Sometimes I have to admit our City government does very interesting, perhaps silly things. We also do things that critics call silly but in fact are groundbreaking, such as our leadership in banning smoking in restaurants and bars — which, if you’ve been to any bars and restaurants in SF lately, does not seem to have hurt business at all. But banning pet stores from selling anything but fish — that’s silly.
Apparently, our Animal and Welfare Commission {the one that calls pets “companion animals,” which begs the question of whether a skink is a companion, and does that make the rats in your basement “tenement squatters” rather than pests?} is contemplating recommending the ban to the Board of Supervisors. This is the same Commission which once tried to give legal rights to pets when I was on the Board. I believe in humane care and compassion, but giving my ttwo cats the right to sue me because I changed their food from Fancy Feast {or “cat crack” as my vet once said} to Wellness?
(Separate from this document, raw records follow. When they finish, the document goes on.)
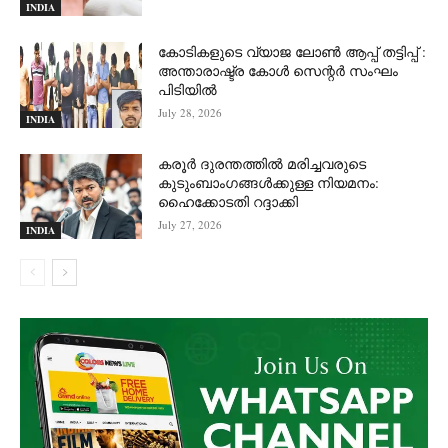
INDIA
കോടികളുടെ വ്യാജ ലോൺ ആപ്പ് തട്ടിപ്പ് :
അന്താരാഷ്ട്ര കോൾ സെന്റർ സംഘം
പിടിയില്‍
July 28, 2026
INDIA
കരൂർ ദുരന്തത്തിൽ മരിച്ചവരുടെ
കുടുംബാംഗങ്ങൾക്കുള്ള നിയമനം:
ഹൈക്കോടതി റദ്ദാക്കി
July 27, 2026
INDIA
Please.
In any event, the author of the proposal, who disingenuously pleads that he is still in the “information-gathering phase,” said he is trying to stop people from buying pets and then turning them into the shelter because they can’t deal with them. And it’s not even all pets. It’s about hamsters, which are the number one residents of our City shelters, apparently.
I will be the first to admit that there are a lot of well-meaning and not so well-meaning folks out there buying hamsters, gerbils, and other animals who have no right doing so. They don’t understand what it takes to care for and keep an animal, even ones that seem low-maintenance compared to our typical cat and dog companions. But to ban the sales of pets in San Francisco is just ridiculous. The impulse to care for another creature is not going to be bound by whether you can buy it in the city of Richmond or the Richmond District. If little Bobby or Ashley wants a snake, and by god they are going to scream until they get one, mom and dad are going to drive somewhere to get it. And when Bobby and Ashley realize they have to feed live mice to the snake, it’s going to end up in the San Francisco shelter no matter where it originated.
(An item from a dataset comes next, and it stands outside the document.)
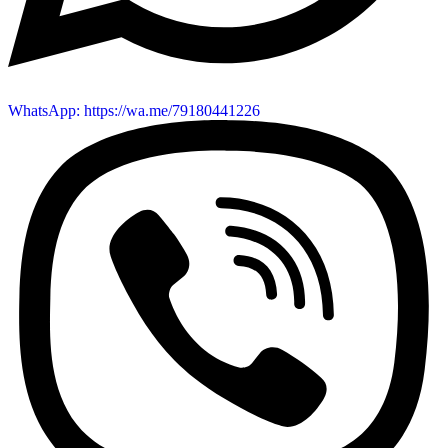
WhatsApp: https://wa.me/79180441226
This is not an anti-smoking ordinance, where health concerns eventually overrode objections by the free smoker societies. This is not an anti-gun ordinance {that is, if any exist after the Supreme Court has its way}. Pets are not a vice. Pets are not, for the most part, accidents waiting to happen. Pets are, well, pets. Part of our DNA is wound up in wanting to care for all creatures great and small. Call them pets, call them companions, the innate impulse is something that this initiative cannot and will not deny. Just ask the pro-ferret lobby in California.
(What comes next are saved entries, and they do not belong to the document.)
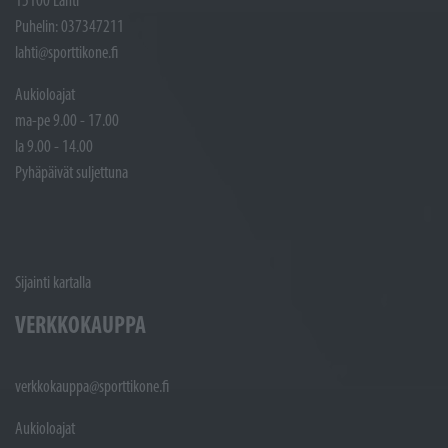
Puhelin: 037347211
lahti@sporttikone.fi
Aukioloajat
ma-pe 9.00 - 17.00
la 9.00 - 14.00
Pyhäpäivät suljettuna
Sijainti kartalla
VERKKOKAUPPA
verkkokauppa@sporttikone.fi
Aukioloajat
By the way, why the fish exemption? Is it because, unlike a hamster or a snake, the usual disposal method — a time honored technique called the flush — is out of sight and, therefore, out of mind? And isn’t there just a little hypocrisy if a commission charged with the welfare of animals is considering an exemption for “food” animals like baby mice and crickets to feed the appetites of reptiles? And if they allow the sale of animals through Craigslist or the classifieds, are we going to see the establishment of pet store speakeasies to consummate the delivery of the live, but otherwise prohibited, goods?
The City has a huge budget deficit. And it’s spending time and money on something as ill-thought and trivial as this initiative. During a time of austerity, watching purported City officials wasting personnel and expelling carbon on a measure that has no chance of preventing the problem they seek to solve is just another nail in the coffin of public faith and trust in government.